Il va gagner : Coward, de Lukas Dhont
Caméra d’or pour son premier long métrage (Girl), Grand Prix pour son deuxième (Close), le jeune réalisateur belge, à l’instar de ses compatriotes les frères Dardenne, rafle la mise à chaque sélection cannoise. Le Prix du jury semble la bonne cote pour son émouvant film de guerre avec romance gay.
Prix d’interprétation féminine
Léa Drucker dans « La Vie d’une femme », de Charline Bourgeois-Tacquet. Les Films Pelléas
Elle mériterait de gagner : Léa Drucker pour La Vie d’une femme, de Charlie Bourgeois-Tacquet
Elle aurait déjà dû remporter ce prix deux fois, pour L’Été dernier en 2023 et, plus encore, pour Dossier 137 l’an dernier.

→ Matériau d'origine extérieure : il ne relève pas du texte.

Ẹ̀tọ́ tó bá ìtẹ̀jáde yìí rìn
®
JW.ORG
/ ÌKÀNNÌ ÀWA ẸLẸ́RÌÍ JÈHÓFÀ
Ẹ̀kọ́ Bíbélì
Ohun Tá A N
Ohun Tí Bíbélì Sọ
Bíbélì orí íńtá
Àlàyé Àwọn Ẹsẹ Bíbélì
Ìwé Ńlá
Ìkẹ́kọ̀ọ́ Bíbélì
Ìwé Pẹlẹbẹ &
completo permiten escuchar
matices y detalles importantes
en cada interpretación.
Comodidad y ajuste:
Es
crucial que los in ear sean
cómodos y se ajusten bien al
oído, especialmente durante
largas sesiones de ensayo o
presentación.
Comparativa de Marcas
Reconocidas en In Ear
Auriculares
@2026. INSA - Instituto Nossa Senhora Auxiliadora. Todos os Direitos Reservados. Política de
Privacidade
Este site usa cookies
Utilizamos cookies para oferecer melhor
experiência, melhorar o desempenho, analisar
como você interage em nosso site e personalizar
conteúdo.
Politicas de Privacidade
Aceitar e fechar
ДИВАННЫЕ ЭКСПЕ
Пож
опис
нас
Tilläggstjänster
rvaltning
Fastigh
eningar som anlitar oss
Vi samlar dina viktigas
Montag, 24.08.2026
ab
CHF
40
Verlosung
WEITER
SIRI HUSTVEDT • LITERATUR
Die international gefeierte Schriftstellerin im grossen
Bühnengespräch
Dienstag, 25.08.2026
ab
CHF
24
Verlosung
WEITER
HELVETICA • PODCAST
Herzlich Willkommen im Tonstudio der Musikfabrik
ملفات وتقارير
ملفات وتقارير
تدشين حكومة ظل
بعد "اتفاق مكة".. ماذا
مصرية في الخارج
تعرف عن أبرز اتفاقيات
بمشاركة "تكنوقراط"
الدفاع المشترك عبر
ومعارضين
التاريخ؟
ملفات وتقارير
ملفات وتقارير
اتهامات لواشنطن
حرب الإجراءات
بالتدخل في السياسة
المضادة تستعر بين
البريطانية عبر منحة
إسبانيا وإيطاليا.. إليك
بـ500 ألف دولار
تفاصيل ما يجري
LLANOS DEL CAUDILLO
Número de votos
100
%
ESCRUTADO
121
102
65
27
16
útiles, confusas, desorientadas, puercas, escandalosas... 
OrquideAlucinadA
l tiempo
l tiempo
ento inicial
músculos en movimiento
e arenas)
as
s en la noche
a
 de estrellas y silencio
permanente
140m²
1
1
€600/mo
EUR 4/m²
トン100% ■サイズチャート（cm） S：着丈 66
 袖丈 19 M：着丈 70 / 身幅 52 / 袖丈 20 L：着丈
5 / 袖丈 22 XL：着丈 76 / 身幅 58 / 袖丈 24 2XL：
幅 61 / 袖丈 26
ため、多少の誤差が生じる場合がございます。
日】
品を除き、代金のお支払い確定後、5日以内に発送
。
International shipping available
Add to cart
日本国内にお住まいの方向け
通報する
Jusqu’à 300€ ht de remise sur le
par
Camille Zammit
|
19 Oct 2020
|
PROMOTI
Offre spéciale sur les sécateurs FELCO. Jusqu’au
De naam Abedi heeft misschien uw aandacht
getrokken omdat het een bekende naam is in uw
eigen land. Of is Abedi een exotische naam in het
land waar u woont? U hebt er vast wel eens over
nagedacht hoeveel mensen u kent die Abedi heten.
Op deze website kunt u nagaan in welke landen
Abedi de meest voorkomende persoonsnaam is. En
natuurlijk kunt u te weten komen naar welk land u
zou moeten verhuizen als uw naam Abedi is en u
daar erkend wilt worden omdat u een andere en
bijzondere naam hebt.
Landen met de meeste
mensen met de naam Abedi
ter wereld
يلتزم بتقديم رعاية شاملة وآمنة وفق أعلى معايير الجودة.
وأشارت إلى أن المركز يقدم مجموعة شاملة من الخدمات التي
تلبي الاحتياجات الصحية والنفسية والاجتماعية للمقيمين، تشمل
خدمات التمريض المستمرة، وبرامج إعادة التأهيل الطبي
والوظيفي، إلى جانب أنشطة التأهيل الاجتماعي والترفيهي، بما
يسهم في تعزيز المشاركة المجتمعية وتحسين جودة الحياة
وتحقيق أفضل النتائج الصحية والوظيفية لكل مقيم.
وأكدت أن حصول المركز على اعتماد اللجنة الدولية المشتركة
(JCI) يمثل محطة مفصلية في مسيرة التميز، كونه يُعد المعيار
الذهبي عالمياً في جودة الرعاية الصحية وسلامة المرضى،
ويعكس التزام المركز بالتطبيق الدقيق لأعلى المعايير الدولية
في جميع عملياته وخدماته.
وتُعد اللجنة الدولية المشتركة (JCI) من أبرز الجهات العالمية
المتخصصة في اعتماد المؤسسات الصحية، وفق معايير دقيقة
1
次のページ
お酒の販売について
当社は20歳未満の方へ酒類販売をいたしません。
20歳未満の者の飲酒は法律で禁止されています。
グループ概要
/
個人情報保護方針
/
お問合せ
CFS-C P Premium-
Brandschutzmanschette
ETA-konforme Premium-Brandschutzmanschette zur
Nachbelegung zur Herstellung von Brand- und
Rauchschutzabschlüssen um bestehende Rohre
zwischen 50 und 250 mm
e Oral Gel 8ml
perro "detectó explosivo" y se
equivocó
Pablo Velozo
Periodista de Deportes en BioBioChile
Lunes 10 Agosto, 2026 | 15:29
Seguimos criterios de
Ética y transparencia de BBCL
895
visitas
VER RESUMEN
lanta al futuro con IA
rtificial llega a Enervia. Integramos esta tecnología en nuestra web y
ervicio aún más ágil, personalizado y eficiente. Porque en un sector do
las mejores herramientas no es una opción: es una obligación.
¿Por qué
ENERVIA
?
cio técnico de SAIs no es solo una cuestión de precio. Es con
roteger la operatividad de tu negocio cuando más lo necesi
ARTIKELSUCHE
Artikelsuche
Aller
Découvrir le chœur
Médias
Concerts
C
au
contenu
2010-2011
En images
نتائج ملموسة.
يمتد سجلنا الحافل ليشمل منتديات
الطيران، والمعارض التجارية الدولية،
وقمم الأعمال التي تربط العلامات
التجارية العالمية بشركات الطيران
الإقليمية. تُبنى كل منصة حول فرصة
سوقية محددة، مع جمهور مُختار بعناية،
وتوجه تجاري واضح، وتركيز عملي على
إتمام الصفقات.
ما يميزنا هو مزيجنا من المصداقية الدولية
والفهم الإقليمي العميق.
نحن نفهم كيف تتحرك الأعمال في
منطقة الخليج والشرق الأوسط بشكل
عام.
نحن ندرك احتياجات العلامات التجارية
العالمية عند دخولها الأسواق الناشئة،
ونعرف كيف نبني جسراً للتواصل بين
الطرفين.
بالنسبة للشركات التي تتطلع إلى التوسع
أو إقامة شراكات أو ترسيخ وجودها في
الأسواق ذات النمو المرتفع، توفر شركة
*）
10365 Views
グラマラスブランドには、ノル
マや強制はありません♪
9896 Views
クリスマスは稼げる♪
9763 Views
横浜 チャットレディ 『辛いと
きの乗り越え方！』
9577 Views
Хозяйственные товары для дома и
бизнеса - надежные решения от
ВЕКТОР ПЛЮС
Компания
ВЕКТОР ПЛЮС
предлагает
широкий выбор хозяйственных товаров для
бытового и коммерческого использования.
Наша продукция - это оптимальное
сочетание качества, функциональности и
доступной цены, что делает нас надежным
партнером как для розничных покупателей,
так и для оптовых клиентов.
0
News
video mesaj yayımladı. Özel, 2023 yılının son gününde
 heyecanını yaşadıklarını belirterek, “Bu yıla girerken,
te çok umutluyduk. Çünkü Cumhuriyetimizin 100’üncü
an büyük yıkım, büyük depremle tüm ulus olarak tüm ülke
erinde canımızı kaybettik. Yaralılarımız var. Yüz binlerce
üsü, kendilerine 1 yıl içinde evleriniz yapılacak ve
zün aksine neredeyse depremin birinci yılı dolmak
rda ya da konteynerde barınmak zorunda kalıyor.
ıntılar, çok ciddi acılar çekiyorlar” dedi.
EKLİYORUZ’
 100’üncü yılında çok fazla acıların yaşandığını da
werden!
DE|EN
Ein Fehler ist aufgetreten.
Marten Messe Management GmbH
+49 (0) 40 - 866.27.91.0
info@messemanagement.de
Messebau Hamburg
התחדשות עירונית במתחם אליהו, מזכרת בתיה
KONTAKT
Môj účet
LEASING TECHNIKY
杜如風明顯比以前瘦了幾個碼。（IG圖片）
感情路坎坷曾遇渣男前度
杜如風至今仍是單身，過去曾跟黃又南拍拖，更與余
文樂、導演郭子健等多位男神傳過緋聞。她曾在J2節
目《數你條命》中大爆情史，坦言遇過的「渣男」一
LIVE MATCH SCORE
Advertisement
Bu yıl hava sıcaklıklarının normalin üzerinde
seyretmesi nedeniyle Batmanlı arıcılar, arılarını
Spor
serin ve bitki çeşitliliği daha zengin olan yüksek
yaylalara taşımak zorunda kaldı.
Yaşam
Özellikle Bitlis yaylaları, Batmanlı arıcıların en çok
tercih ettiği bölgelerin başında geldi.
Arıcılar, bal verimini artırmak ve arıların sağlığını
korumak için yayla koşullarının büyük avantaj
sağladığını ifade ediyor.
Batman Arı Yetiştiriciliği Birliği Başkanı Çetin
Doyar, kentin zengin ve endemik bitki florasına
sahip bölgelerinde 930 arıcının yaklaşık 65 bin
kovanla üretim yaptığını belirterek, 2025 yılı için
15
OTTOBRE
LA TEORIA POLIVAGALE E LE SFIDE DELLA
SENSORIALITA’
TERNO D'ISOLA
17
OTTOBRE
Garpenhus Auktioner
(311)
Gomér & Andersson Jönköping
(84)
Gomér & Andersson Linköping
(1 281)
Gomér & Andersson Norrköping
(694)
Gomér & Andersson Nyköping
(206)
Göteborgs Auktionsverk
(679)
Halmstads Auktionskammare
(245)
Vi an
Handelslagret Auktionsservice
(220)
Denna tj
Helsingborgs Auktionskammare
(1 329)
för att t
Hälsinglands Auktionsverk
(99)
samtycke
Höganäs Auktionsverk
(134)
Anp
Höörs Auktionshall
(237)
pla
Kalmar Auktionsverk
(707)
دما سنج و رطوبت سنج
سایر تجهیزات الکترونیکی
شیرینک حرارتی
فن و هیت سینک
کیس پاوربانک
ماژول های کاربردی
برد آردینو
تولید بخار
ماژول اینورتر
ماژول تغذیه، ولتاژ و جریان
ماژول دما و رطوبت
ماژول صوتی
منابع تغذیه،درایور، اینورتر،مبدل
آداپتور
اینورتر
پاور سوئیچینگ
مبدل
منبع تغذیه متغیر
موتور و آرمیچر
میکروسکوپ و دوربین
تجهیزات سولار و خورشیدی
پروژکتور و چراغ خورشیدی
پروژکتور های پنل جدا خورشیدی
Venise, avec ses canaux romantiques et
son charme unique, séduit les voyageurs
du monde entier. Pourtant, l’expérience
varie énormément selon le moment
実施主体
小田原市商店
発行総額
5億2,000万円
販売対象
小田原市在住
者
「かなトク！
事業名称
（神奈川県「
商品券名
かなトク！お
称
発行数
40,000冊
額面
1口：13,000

L’actrice deux fois césarisée est, une nouvelle fois, au-delà de la virtuosité dans le rôle d’une chirurgienne racontée dans ses vies professionnelle et amoureuse, aussi compliquées l’une que l’autre.
Elles vont gagner : ex aequo, Virginie Efira et Tao Okamoto pour Soudain, de Ryūsuke Hamaguchi
Entre Léa Seydoux (dans Gentle Monster), Renate Reinsve (dans Fjord) et Virginie Efira (dans Soudain), la compétition était riche en performances d’actrices polyglottes. De quoi séduire un jury où on parle toutes les langues — ou presque. Le président Park Chan-wook et ses collègues seraient toutefois bien inspirés d’associer à Virginie Efira, sa partenaire japonaise Tao Okamoto, tant la complicité entre les deux interprètes porte le beau film de Hamaguchi.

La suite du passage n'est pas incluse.